Not only are more people buying Halloween candy this year, but the amount they are buying is increasing. Numerator found that household penetration of seasonal candy rose 4.5 points from 2020, with the number of overall trips made up 19% from a year ago, and 30% from two years ago.
Chocolate remains a popular category this year, with IRI data showing retail sales in the eight weeks ending Oct. 4, 2021, up more than 55% compared to last year, and up more than 70% over 2019. Nonchocolate sales were up nearly 27% compared to 2020.
Although consumer interest in celebrating is higher compared to previous years, so is product availability. According to IRI figures, Halloween-specific candy items per store are up 26.9% compared to 2020.
While Hershey said it had “its biggest Halloween ever” in 2020, it began preparing early for a particularly sweet season in 2021, according to a blog post by Clark Boyer, senior brand manager for seasons. The candy and snack giant added more Hershey displays and stands in retail stores in August and September, and focused on e-commerce to target early season candy buyers, which the company said spend almost twice as much as those who shop expressly for trick-or-treating. In an echo of last year’s strategy, the company said it is altering its packages and price points to encourage sharing between friends and family. And it introduced a new assortment of its “Lovers” Halloween varietal packs, including Caramel Lovers, Reese’s Peanut Butter Cups Lovers and Kit Kat Lovers.

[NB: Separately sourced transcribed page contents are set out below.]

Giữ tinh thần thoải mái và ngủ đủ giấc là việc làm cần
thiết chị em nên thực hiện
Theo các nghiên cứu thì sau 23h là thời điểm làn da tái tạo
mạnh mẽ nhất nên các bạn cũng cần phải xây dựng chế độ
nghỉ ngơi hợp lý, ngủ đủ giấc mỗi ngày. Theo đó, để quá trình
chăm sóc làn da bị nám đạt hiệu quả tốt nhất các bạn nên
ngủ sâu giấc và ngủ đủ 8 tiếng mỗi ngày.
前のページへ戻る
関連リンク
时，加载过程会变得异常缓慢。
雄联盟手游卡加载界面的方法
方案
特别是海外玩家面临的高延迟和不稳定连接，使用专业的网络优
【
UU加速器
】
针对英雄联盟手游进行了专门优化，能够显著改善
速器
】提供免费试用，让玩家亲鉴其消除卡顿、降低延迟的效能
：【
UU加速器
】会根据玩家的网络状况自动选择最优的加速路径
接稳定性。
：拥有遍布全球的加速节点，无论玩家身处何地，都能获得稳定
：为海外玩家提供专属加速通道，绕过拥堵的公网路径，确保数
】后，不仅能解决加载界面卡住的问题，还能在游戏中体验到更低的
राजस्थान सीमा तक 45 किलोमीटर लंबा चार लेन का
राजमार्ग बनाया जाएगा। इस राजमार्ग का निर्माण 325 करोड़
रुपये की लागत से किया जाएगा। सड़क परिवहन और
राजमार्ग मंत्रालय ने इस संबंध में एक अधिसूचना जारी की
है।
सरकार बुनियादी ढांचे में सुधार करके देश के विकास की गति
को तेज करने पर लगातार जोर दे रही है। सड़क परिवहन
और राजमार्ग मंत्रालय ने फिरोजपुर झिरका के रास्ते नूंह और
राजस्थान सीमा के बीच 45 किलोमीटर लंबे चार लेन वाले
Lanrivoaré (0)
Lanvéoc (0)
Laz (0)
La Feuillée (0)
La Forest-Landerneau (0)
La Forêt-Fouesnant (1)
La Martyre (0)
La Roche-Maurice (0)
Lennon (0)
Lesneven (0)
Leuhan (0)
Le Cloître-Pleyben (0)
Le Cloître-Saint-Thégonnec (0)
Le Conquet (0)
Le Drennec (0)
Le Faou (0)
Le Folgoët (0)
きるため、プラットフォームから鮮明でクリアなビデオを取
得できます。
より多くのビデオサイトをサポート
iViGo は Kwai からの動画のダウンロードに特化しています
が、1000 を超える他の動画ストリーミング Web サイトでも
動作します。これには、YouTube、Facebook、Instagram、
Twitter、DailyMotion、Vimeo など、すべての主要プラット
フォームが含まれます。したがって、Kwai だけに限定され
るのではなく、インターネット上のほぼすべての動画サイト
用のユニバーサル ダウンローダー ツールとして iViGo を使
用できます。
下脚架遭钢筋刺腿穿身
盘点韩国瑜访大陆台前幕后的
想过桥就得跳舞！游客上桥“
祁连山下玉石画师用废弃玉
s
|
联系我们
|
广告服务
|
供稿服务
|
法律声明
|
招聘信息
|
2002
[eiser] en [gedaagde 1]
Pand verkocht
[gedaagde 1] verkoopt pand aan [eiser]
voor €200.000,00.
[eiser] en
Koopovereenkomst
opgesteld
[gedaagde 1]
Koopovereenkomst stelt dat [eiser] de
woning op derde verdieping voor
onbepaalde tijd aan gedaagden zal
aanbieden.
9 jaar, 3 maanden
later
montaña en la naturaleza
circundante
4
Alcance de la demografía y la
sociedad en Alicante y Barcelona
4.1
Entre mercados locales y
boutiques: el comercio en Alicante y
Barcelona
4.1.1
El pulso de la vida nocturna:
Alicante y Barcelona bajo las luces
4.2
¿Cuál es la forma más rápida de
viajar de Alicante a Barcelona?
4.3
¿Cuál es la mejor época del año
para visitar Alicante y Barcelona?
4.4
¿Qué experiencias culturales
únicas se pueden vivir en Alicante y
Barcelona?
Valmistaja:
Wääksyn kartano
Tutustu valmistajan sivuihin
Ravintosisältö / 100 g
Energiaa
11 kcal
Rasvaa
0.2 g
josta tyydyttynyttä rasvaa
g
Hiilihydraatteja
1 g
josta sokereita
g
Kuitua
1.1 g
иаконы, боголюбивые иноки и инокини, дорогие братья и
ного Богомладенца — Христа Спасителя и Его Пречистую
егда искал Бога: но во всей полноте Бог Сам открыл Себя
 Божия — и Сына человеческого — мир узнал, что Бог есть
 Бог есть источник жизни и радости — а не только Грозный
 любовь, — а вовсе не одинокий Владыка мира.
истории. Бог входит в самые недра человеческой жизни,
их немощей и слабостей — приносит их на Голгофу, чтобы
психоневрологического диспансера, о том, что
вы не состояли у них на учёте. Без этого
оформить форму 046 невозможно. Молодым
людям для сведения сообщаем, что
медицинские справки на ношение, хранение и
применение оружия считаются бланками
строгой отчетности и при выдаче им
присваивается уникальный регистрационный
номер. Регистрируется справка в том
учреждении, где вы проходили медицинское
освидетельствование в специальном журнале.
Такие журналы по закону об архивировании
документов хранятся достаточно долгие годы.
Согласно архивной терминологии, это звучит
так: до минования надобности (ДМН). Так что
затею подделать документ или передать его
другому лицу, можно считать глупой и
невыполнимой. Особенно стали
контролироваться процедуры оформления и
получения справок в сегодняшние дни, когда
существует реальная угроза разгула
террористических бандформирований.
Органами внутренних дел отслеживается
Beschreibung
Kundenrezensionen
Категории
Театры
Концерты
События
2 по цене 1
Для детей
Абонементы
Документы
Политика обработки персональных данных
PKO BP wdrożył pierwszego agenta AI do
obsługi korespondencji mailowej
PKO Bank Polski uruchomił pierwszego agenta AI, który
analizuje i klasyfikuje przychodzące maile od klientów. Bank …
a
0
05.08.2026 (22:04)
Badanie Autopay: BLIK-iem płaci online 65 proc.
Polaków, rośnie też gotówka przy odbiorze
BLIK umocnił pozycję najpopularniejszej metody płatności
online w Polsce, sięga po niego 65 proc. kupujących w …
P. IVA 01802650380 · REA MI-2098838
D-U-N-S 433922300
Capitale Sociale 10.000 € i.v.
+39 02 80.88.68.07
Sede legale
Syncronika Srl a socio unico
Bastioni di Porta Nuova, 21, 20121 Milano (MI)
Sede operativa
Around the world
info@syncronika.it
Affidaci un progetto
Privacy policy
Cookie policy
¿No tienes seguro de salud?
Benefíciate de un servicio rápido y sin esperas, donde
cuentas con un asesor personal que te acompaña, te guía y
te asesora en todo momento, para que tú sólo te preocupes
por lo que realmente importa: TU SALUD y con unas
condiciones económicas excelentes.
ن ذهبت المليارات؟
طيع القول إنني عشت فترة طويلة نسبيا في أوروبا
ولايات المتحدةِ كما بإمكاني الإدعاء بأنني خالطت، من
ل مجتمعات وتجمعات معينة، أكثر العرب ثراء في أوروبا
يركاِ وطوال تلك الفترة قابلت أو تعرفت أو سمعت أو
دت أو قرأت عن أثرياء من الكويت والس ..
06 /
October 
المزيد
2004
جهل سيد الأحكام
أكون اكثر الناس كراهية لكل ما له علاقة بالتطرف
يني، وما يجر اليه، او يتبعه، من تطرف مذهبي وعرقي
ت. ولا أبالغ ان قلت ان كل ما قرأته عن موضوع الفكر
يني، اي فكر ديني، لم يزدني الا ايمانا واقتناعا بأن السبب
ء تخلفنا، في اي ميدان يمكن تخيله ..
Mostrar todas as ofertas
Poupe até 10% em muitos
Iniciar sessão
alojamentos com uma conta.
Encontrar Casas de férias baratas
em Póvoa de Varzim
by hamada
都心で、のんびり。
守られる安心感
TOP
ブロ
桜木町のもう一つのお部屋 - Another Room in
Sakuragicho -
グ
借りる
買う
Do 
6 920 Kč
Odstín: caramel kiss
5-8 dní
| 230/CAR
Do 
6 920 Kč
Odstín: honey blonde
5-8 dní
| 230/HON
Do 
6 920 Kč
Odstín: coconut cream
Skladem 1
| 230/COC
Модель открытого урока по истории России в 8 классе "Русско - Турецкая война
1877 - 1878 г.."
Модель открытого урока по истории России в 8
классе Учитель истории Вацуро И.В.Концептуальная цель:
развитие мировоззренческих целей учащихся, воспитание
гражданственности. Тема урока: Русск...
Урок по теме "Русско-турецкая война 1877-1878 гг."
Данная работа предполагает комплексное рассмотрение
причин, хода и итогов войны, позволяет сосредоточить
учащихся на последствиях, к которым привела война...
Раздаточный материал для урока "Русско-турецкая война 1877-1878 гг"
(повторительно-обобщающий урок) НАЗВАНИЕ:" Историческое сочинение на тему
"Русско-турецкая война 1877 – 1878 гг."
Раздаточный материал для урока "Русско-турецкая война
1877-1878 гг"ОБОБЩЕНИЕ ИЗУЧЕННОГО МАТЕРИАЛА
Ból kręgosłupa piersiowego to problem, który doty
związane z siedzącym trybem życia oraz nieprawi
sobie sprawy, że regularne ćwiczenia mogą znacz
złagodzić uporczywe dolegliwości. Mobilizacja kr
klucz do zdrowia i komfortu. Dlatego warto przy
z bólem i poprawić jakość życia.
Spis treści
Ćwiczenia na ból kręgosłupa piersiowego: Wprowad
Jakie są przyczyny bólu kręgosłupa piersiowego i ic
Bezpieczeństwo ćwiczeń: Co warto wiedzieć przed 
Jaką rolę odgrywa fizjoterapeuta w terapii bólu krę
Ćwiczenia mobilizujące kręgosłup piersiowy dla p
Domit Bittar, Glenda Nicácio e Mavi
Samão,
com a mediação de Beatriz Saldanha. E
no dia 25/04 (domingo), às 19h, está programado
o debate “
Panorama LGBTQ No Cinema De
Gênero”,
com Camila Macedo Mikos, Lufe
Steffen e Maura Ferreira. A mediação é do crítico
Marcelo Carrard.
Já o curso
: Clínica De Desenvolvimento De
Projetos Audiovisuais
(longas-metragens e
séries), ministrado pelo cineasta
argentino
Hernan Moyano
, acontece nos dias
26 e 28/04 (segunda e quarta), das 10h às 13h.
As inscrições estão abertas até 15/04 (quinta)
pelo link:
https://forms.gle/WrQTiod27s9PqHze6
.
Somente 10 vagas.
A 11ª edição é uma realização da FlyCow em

Mars Wrigley is also looking to push the envelope on sales, including the launch of a limited-edition surprise flavor Shriekers Skittles. To give a little extra boost this Halloween, the company is also hosting community-driven events in four North American cities where it has headquarters or head offices.
Despite the swelling demand for Halloween candy in 2021, manufacturers are also dealing with a troubled supply chain environment. The American Licorice Co, the manufacturer of Red Vine licorice and Sour Punch candies, had launched several new Halloween-themed treats for this year including Candy Corn Twists and Ghoulish Grape Ropes. However, it has already switched production to focus on the winter holidays.
Higher ingredient costs have made it difficult for the company to meet demand as well as retain the price point that consumers expect. American Licorice President of Marketing Kristi Shafer told Inside Indiana Business that “we are paying double, triple quadruple just to get things, so we don’t run out of candy.” The company said it has already passed costs along to its customers once. It is also dealing with higher shipping costs and labor constraints.
For manufacturers, Halloween is the largest candy selling holiday on the calendar and represents about 13% of the category’s total estimated $36 billion in U.S. sales.